Scientific classification
- Kingdom: Animalia
- Phylum: Chordata
- Class: Aves
- Order: Accipitriformes
- Family: Accipitridae
- Genus: Leptodon
- Species: L. forbesi
- Binomial name: Leptodon forbesi (Swann, 1922)

= White-collared kite =

- Genus: Leptodon
- Species: forbesi
- Authority: (Swann, 1922)
- Conservation status: EN

Species of bird

The white-collared kite (Leptodon forbesi) is an endangered species of bird in the subfamily Perninae of the family Accipitridae, the diurnal raptors. It is endemic to northeastern Brazil.

==Taxonomy and systematics==

Until the early 2000s the white-collared kite was considered an aberrant plumage of the grey-headed kite (L. cayanensis) but morphological and other evidence strongly support its treatment as a full species. It is monotypic.

The species' specific epithet commemorates the British zoologist William Alexander Forbes.

==Description==

The white-collared kite is about 50 cm long and weighs 550 to 580 g. Adults usually have a grey head with a white hindneck, but sometimes only the crown is gray and in other individuals the entire head is white. They have black upperparts, white underparts, and a black tail with a whitish tip and a broad ash-white band in the middle (or two white bands with a narrow black one between them). Their scapulars, secondaries, and inner primaries have broad white tips that are typically reduced or lost through wear.
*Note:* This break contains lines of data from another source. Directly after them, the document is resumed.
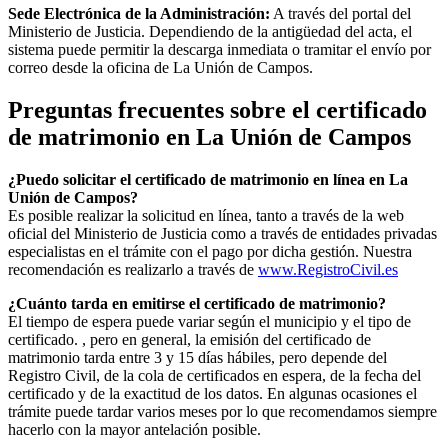
Sede Electrónica de la Administración:
A través del portal del
Ministerio de Justicia. Dependiendo de la antigüedad del acta, el
sistema puede permitir la descarga inmediata o tramitar el envío por
correo desde la oficina de
La Unión de Campos
.
Preguntas frecuentes sobre el certificado
de matrimonio en
La Unión de Campos
¿Puedo solicitar el certificado de matrimonio en línea en
La
Unión de Campos
?
Es posible realizar la solicitud en línea, tanto a través de la web
oficial del Ministerio de Justicia como a través de entidades privadas
especialistas en el trámite con el pago por dicha gestión. Nuestra
recomendación es realizarlo a través de
www.RegistroCivil.es
¿Cuánto tarda en emitirse el certificado de matrimonio?
El tiempo de espera puede variar según el municipio y el tipo de
certificado. , pero en general, la emisión del certificado de
matrimonio tarda entre 3 y 15 días hábiles, pero depende del
Registro Civil, de la cola de certificados en espera, de la fecha del
certificado y de la exactitud de los datos. En algunas ocasiones el
trámite puede tardar varios meses por lo que recomendamos siempre
hacerlo con la mayor antelación posible.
==Distribution and habitat==

The white-collared kite is found only in parts of four states of northeastern Brazil: eastern Paraíba, eastern Pernambuco, eastern Alagoas, and southern Sergipe. It primarily inhabits the Atlantic forest though it has been spotted over mangroves. In elevation it occurs from near sea level to 600 m.

==Behavior==
===Movement===

The white-collared kite is mostly sedentary but has been seen flying over sugar cane fields between isolated forest patches.

===Feeding===

Essentially nothing is known about the white-collared kite's hunting methods or diet. During the one documented observation the bird swooped from a perch, caught prey thought to be an insect, and returned to the same perch.

===Breeding===

The white-collared kite's breeding biology is almost unknown. Single birds and pairs have been observed making fluttering "butterfly" display flights between October and January, and an active nest was found in April.

===Vocalization===

The white-collared kite makes a flight call "kua-kua-kua-kua" and "a cat-like 'eeeAAW'" during the display flight.

==Status==

The IUCN originally assessed the white-collared kite as Critically Endangered but since 2017 has rated it Endangered. It has a very small and fragmented range and its estimated population of between 250 and 1000 mature individuals is believed to be decreasing. Most of its original habitat has been cleared, primarily for agriculture, and small-scale logging continues in some of the remaining fragments. It is known from only about 30 sites, some of which are private preserves. Brazilian authorities consider it Endangered.